SPOTLIGHT
Julien Marinetti
Born in 1967, Julien Marinetti grew up in Paris’s Saint-Germain-des-Prés district, along the banks of the River Seine. He inherited the taste for culture and knowledge from his father, a photographer, and from his mother, who ran a school of theatre and dance. As soon as he could walk, he was a regular visitor at the Louvre. Later he learned his craft copying the old masters in the famous museum. Here he discovered Ancient Greece and Rome and developed a passion for 15th-century Italian art.

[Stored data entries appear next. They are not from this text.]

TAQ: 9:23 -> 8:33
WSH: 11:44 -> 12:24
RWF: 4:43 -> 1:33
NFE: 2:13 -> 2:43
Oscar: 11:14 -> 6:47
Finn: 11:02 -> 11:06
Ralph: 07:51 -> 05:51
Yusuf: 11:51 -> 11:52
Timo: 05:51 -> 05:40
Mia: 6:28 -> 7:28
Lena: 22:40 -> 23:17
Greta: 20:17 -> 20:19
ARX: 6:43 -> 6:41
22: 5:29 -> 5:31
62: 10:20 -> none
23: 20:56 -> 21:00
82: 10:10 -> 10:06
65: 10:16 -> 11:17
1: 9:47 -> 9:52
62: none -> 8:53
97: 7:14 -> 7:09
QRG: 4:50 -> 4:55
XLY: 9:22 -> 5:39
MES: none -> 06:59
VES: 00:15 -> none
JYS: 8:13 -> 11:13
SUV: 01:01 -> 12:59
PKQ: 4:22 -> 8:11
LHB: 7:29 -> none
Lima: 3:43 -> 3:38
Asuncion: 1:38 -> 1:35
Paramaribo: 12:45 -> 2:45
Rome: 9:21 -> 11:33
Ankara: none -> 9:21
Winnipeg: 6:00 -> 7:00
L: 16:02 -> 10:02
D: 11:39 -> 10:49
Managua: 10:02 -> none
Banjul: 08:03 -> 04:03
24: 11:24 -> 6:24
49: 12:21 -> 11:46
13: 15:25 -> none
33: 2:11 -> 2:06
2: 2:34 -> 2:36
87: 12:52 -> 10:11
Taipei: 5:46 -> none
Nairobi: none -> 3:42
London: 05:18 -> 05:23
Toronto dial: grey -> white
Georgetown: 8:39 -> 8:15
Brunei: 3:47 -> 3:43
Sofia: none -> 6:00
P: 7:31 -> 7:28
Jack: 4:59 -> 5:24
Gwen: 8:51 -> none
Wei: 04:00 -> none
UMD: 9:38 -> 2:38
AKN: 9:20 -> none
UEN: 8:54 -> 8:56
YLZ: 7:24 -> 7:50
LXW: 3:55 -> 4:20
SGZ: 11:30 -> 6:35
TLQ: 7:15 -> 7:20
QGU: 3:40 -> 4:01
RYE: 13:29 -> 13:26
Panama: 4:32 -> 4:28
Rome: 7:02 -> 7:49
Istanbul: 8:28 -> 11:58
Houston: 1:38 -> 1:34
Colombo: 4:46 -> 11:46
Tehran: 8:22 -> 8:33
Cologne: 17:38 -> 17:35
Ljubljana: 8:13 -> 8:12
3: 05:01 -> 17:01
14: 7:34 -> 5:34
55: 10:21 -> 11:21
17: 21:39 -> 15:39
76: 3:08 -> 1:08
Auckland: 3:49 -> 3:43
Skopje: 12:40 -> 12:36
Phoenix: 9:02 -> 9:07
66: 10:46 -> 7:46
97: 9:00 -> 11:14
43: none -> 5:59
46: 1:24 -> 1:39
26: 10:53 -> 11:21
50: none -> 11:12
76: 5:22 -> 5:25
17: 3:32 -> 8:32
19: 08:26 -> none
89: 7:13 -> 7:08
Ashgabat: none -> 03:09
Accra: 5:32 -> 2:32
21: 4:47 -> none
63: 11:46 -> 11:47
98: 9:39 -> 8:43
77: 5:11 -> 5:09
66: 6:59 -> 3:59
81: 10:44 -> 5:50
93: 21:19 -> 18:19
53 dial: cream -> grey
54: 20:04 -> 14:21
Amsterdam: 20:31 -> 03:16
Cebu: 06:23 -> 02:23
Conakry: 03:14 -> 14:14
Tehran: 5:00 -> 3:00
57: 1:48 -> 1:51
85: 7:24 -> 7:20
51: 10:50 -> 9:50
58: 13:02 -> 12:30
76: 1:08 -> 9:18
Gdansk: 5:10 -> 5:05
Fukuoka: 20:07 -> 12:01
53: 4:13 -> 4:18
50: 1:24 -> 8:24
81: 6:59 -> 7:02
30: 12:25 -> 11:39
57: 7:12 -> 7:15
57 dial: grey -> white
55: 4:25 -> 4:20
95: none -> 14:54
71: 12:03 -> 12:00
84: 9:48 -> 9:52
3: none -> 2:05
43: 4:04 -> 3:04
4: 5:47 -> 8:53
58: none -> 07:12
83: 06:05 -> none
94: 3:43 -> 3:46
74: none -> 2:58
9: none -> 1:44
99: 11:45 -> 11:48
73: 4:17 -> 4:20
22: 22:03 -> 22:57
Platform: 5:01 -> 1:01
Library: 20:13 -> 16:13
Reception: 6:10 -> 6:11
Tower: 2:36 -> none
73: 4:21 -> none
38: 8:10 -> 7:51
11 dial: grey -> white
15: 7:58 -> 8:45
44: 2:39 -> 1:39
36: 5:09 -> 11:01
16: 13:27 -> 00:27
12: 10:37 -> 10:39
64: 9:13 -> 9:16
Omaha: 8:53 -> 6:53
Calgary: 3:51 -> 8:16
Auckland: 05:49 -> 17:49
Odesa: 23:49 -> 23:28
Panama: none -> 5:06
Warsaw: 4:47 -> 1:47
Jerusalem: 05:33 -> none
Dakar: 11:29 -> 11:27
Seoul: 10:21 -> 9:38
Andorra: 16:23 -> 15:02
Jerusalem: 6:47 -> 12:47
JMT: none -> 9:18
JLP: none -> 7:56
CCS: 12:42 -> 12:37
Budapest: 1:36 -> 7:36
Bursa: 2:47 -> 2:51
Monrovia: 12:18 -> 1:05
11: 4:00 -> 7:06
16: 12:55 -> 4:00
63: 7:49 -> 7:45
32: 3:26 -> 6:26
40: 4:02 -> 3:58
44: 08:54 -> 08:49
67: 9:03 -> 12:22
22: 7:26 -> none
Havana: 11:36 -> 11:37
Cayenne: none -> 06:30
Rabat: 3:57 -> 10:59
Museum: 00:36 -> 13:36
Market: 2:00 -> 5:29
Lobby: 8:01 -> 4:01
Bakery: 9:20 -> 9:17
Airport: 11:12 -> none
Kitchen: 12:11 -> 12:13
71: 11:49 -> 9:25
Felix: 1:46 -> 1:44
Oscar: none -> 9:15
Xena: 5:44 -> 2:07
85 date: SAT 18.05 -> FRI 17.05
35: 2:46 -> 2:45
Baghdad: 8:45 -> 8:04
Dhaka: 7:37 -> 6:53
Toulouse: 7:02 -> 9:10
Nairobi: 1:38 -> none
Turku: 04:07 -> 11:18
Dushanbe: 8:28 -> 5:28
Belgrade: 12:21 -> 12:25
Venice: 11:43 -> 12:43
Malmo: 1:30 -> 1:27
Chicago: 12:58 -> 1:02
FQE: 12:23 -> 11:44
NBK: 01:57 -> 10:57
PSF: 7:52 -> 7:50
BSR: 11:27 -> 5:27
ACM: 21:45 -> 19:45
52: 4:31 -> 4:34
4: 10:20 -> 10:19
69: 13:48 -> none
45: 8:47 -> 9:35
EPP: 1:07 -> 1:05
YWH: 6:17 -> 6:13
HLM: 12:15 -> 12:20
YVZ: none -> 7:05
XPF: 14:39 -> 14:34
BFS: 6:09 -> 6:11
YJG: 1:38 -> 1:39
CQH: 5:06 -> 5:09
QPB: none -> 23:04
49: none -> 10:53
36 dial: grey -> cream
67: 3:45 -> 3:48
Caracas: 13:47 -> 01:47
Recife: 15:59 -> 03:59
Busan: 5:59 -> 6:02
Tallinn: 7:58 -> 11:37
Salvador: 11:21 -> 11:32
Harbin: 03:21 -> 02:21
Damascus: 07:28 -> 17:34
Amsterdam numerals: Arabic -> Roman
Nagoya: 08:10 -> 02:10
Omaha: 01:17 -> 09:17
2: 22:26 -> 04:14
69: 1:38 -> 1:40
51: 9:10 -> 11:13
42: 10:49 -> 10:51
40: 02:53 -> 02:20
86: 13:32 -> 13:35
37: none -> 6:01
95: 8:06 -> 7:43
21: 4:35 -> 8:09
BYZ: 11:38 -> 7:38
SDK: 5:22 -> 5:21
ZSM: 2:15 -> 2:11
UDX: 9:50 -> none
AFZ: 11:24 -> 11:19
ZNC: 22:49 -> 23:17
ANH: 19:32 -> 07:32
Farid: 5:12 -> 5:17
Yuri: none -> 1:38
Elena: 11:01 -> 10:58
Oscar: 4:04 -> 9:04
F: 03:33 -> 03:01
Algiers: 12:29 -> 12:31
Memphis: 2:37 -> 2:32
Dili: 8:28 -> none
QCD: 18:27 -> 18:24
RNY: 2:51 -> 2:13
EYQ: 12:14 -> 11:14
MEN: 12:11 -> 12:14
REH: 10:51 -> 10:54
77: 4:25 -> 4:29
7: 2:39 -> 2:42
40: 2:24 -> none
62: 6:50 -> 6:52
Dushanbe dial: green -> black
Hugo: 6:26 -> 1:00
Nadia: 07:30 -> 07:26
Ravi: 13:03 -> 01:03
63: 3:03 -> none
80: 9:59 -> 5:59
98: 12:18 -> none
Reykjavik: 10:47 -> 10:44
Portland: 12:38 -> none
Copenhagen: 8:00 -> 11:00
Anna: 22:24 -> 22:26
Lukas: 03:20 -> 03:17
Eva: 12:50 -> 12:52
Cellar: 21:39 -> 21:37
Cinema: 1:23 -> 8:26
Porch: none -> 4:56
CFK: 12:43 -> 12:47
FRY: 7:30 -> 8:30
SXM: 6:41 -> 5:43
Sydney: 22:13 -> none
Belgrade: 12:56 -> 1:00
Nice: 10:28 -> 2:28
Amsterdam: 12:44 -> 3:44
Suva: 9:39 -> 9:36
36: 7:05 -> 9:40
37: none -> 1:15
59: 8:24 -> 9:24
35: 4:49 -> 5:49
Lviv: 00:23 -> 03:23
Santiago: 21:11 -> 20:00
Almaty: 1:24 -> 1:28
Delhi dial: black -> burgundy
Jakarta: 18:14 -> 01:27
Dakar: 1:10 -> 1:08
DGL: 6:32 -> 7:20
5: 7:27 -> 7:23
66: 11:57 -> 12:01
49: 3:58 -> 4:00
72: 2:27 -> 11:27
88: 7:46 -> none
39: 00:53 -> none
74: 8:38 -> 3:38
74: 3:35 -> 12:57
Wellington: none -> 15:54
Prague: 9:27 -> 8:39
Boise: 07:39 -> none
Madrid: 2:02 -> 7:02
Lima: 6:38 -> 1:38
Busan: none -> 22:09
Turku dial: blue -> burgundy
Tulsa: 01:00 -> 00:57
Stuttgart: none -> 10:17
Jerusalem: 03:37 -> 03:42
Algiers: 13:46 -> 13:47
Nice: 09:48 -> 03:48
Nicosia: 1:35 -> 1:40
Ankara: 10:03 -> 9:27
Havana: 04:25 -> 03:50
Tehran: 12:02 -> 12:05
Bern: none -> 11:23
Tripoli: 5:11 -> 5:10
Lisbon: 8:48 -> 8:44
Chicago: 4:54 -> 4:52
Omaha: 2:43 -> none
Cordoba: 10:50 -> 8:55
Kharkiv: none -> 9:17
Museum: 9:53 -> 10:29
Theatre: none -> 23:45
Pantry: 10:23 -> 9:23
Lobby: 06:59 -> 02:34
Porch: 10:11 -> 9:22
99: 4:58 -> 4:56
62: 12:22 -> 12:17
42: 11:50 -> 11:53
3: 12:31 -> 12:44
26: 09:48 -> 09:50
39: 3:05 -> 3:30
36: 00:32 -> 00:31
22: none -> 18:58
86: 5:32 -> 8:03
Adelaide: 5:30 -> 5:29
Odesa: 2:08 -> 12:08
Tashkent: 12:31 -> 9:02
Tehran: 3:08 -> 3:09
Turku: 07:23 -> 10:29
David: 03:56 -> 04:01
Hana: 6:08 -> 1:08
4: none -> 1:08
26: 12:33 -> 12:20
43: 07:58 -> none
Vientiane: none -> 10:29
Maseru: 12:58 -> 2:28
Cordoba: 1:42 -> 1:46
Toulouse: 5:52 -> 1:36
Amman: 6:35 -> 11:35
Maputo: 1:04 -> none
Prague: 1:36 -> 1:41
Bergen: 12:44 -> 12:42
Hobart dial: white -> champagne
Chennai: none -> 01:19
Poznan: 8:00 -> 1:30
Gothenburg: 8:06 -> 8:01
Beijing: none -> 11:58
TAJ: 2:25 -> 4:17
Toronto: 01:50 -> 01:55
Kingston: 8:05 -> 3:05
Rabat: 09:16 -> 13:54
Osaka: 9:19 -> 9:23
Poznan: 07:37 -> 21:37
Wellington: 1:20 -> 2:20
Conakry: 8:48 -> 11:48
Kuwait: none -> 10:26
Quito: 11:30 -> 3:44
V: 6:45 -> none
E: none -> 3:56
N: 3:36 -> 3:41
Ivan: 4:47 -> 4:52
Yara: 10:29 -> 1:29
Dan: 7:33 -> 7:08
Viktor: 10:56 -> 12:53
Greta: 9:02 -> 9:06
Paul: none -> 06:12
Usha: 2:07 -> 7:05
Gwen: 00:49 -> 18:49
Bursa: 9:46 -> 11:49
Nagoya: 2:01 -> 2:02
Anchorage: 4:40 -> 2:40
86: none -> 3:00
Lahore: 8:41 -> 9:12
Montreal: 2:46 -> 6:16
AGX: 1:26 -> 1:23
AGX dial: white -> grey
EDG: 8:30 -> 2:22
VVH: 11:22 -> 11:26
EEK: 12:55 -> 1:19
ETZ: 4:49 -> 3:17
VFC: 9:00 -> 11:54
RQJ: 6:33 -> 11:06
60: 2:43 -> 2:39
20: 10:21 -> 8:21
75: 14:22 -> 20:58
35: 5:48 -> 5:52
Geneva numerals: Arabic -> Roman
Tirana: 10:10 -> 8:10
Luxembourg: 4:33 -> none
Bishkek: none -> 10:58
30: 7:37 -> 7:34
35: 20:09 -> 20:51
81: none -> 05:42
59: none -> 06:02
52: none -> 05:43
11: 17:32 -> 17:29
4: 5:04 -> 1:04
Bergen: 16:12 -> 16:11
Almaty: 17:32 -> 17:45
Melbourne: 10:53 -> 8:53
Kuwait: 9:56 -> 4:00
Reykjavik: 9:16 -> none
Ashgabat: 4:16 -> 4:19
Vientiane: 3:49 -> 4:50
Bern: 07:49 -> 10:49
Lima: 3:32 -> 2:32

Paris’s used-book dealers, whose stalls line the river on the Quai de Conti, were his neighbors. They loaned him books on art, philosophy and history, which he devoured. His grandfather, an Italian and an amateur painter, gave him his first box of oil paints. He tried them out for the first time on used kitchen rags, which he had coated with skin glue onto old cardboard. He discovered bronze sculpture in the nearby workshop of Paul Belmondo (father of actor Jean-Paul Belmondo), who was a member of the Académie des Beaux-Arts (French Academy of Fine Arts). He began salvaging, recycling and tinkering with old objects, out of which he created his first sculptures. When not sculpting, he spent his afternoons at the Académie de la Grande Chaumière, a Paris art school specializing in live models, where he studied the nude form and French academic drawing methods.
After a brief spell of just a few days at Paris’ Ecole Nationale des Beaux-Arts (National School of Fine Arts), Marinetti was determined to make his own way as an artist. He continued learning and perfecting his mastery of painting and sculpting techniques, but also of engraving, ceramics and stained glass.